The planned expansion will help the South Korean automaker compete with market leader Maruti Suzuki, which is investing about USD 5 billion to double production capacity to 4 million units per year by 2031.
Hyundai hopes to regain market share from increasingly formidable domestic rivals by launching a series of new SUVs. The SUV rollout will begin with its first India-made electric vehicle early next year and the launch of at least two gasoline-powered models tailored for the market starting in 2026, sources told Reuters last month.
The strategy of adding higher-margin offerings, pursued in tandem with Hyundai’s first listing outside South Korea, indicates its bullish outlook on the world’s third-largest car market as its China footprint shrinks and sales at home decline, Reuters reported. Hyundai’s sales in India have lagged only Maruti Suzuki’s, though a rapidly changing competitive landscape has seen domestic behemoths Tata Motors and Mahindra & Mahindra eat into its market share with new SUVs which, instead of once-favoured small cars, are the hottest selling vehicles.
This has lowered Hyundai’s India market share to 14.6% from 17.5% four years ago, while Tata’s share has nearly tripled to 14% over the same period. The next biggest foreign rival, Toyota, has seen its share rise to 6% from 4%. “Hyundai is in a tough spot,” V G Ramakrishnan, managing partner at consultancy Avanteum, told Reuters. “Its primary focus should be on how to retain market share and the only way to do that is with a faster product roll-out.”

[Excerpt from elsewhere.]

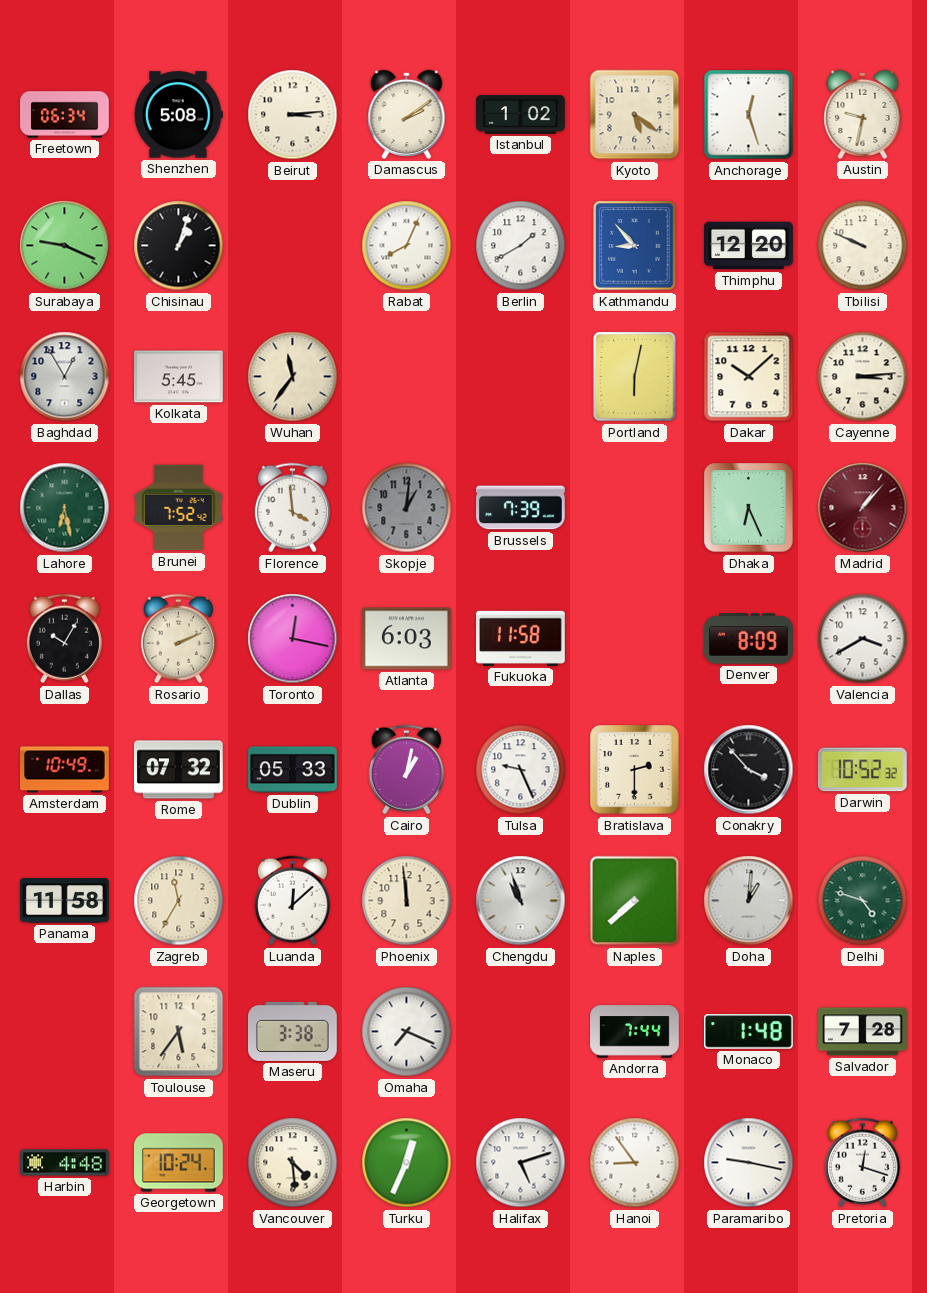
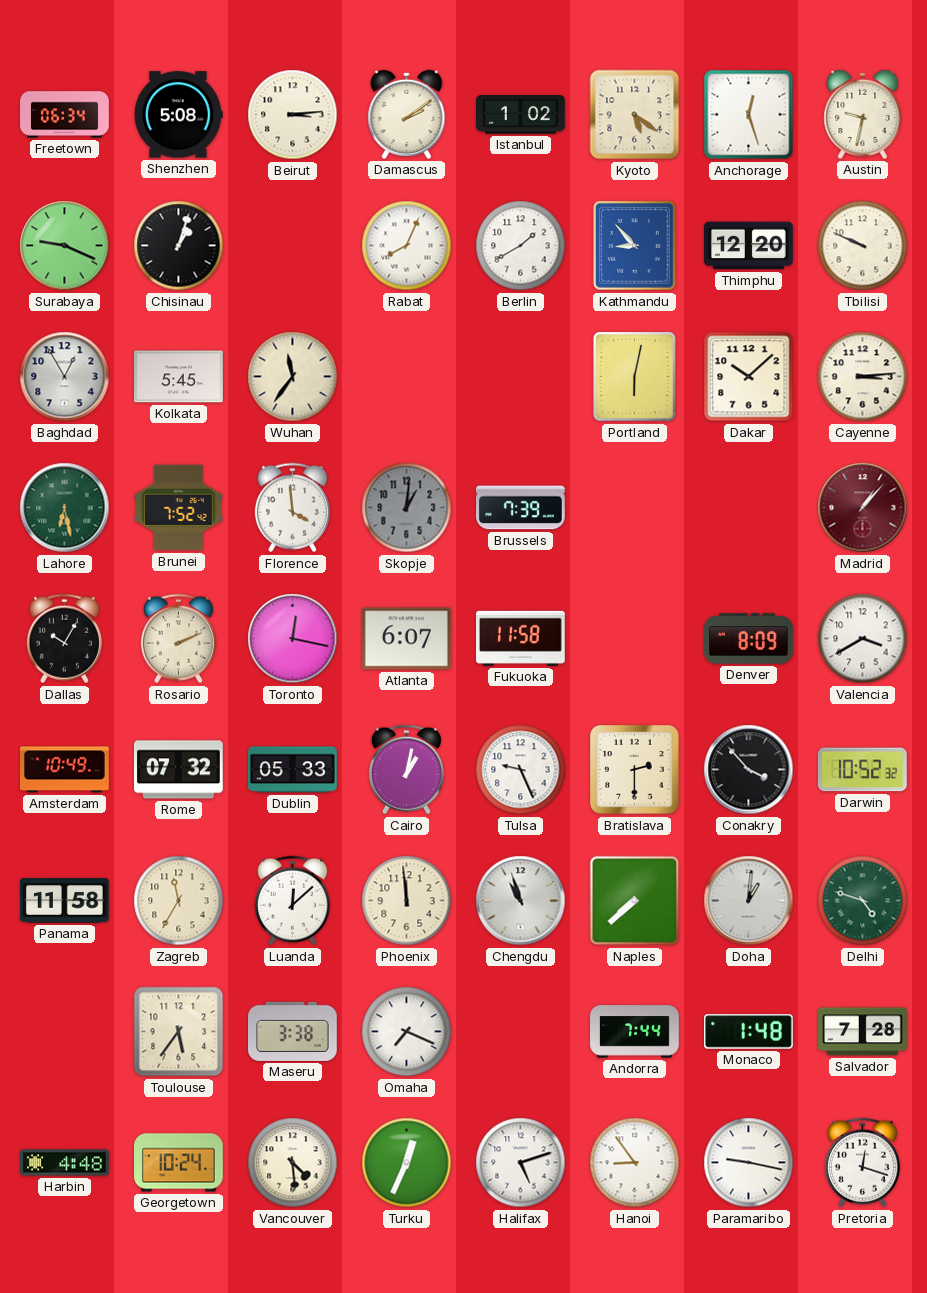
Dhaka: 6:26 -> none
Atlanta: 6:03 -> 6:07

The introduction of Hyundai’s India-made electric SUV in 2025 will be followed by four more EVs through the end of the decade as it evaluates plans to make the country a regional EV export hub, sources told Reuters. Hyundai will also launch hybrid cars in India amid a broader strategy to boost global sales by 30% by 2030, unveiled on Wednesday, contributing to its plan of selling higher-priced vehicles in the country to increase margins.

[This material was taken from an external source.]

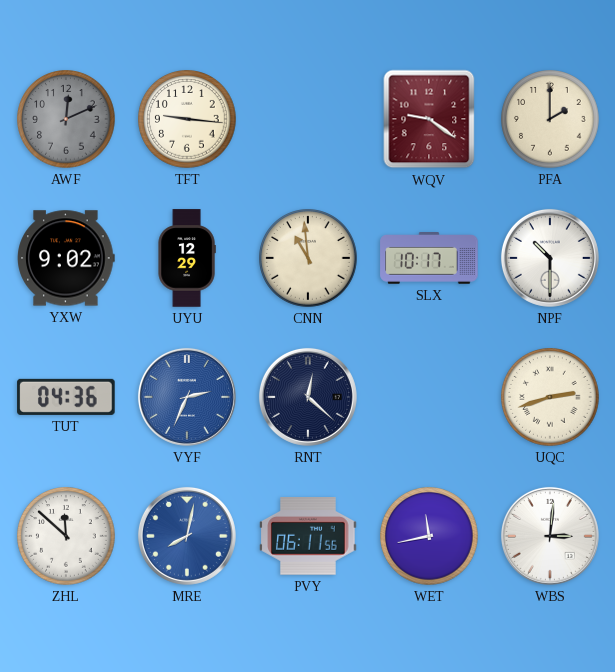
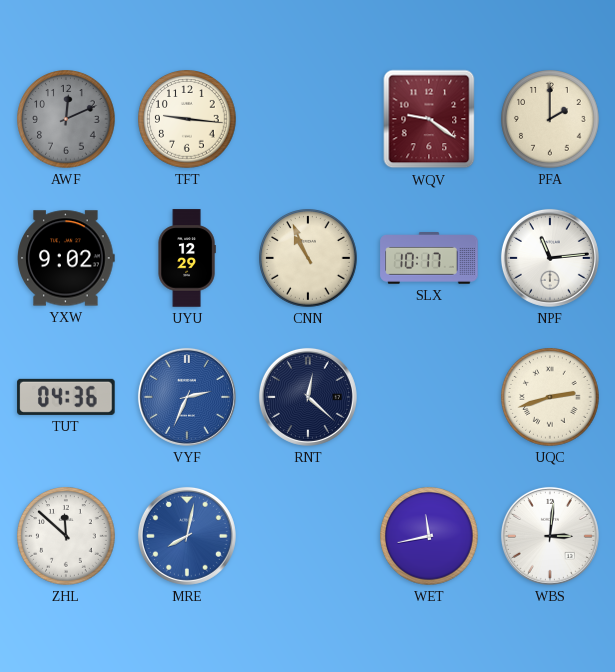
CNN: 10:59 -> 10:56
NPF: 10:30 -> 11:14
PVY: 06:11 -> none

Hyundai has said it would continue this “premiumisation” strategy, which has helped it record some of the highest profit margins among peers in India but has come at the cost of volumes. The automaker will need to maintain a fine balance between market share and margins after its listing, Ramakrishnan told Reuters. “If there is a drop in either one, the company can be questioned by shareholders,” he said. Hyundai’s shrinking market share has come despite hitting its highest-ever sales in India last fiscal year.